I am running a postgres query that takes more than two hours. This query is executed using hibernate in a java program. After about 1.5 hours the query stops showing up in the server status in pg_admin.

Since, the query disappeared from the list of active queries on the database, I am expecting a success or a timeout exception. But, I get none.(No exception) and my thread in stuck in the wait state. I know the query has not finished because it was supposed to do some inserts in a table and I cannot find the expected rows in the table.

I am using pgbouncer for the connection pooling and the query_timeout is disabled. Had it been a hibernate timeout I should have got an exception. OS parameters on the DB machine and Client machine(Machine running java program)
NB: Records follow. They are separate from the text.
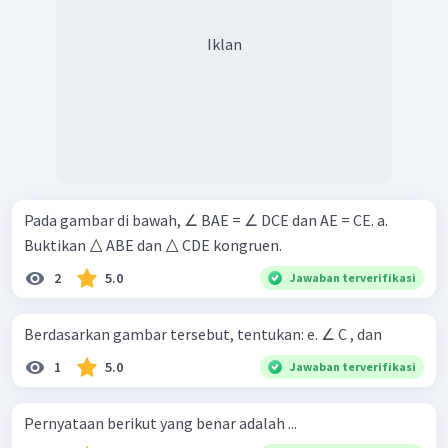
Iklan
Pada gambar di bawah, ∠ BAE = ∠ DCE dan AE = CE. a.
Buktikan △ ABE dan △ CDE kongruen.
2
5.0
Jawaban terverifikasi
Berdasarkan gambar tersebut, tentukan: e. ∠ C , dan
1
5.0
Jawaban terverifikasi
Pernyataan berikut yang benar adalah ...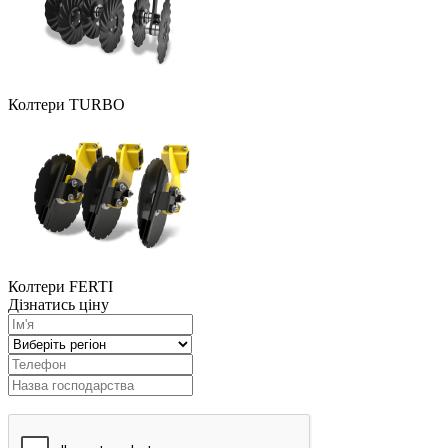
Колтери TURBO
Колтери FERTI
Дізнатись ціну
  • tcp_keepalive_time is 7200 (seconds)
  • tcp_keepalive_intvl = 75
  • tcp_keepalive_probes = 9 (number of probes) Both the machines run RHEL operating system. I am unable to put my finger on the issue.
Jijo Mathew
  • 322
  • 2
  • 15
  • Side question: is it _really_ necessary to have such big a query? Can't you split it up somehow? Having such long-running queries and transactions normally isn't advisable. – Thomas Feb 03 '16 at 12:46
  • It is a query to delete from a table using the indices. Using Explain, I have confirmed that the indices are being used. The table is huge, which asks for a large number of deletes. That is why so much time is required. It is not about the quality of the query but the disappearance of the query from the list of active queries without any response which I am concerned about. – Jijo Mathew Feb 05 '16 at 05:54
  • Well, sometimes solving the immediate problem isn't the overal right solution. Having more smaller queries might actually be better (maybe even faster). Isn't there a way to issue multiple deletes for subsets of what needs to be deleted? – Thomas Feb 05 '16 at 09:00

2 Answers2

2

I am sure you would have already looked at the following resources:

  1. PostgreSQL Timeout Docs
  2. PgBouncer timeout (you already mention).
  3. Hibernate timeout parameters, if any.

Once that is done, (just like triaging permission issues during a new installation, ) I recommend that you try the following SQL, from different scenarios (given below) and ascertain what is actually causing this timeout:

SELECT pg_sleep(7200);
  1. Login to the server (via psql) and see whether this SQL times-out.
  2. Login to the PgBouncer (again via psql) and see whether PgBouncer times out.
  3. Execute this SQL via Hibernate (via PgBouncer), and see whether there is a timeout.

This should allow you to clearly isolate the cause for this.

Robins Tharakan
  • 2,209
  • 19
  • 17
2

I found that the issue was caused due to the TCP connection getting dropped and the client still hanging waiting for the response.

I altered the following parameters at OS level:-

  • /proc/sys/net/ipv4/tcp_keepalive_time = 2700

Default value was 7200. This causes a keep alive check at every 2700 seconds instead of 7200 seconds.

Jijo Mathew
  • 322
  • 2
  • 15